My synapses are rather fried after a long few days of debugging other problems, so perhaps I'm being lazy in sending this to the general list, but I can't think straight about it. Forgive me if there is an overly obvious solution to this.


I have a list of phone numbers that are SIP extensions. I'd like to dial them via SIP if ${EXTEN} is equal to one of those numbers. If ${EXTEN} is not equal to one of those numbers, I'd like to send the call out to a PRI group, regardless of dialed sequence length or pattern.

It seems I cannot do this with *'s pattern matching, due to the order in which extensions are parsed, which seems to be least-specific to most-specific. This causes all kinds of headaches when trying to use wildcards, since wildcards are super-least-specific.

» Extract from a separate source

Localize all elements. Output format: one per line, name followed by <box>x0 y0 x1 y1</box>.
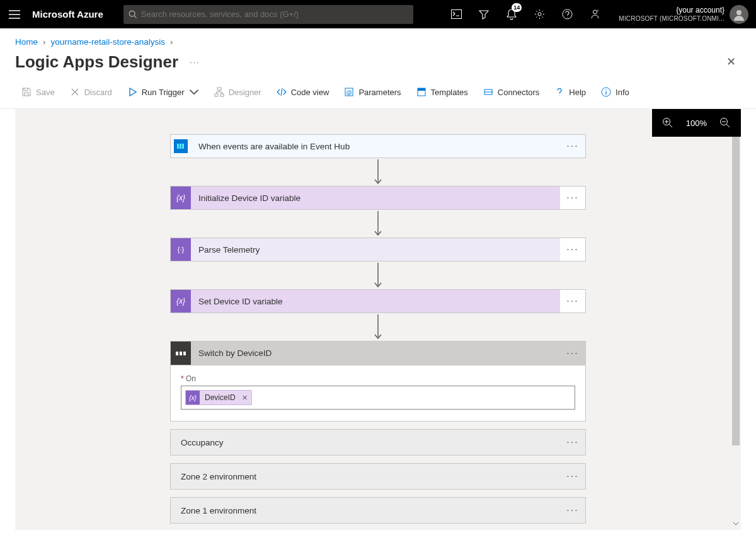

My desire would be to have the more specific matches done first, so that if ${EXTEN} would be matched in an order that makes sense. I understand why matching goes from least-to-most specific for analog equipment, but it makes certain tasks impossible from a dialplan point of view when I have the full number and I'm not waiting on a user to finish typing the digits.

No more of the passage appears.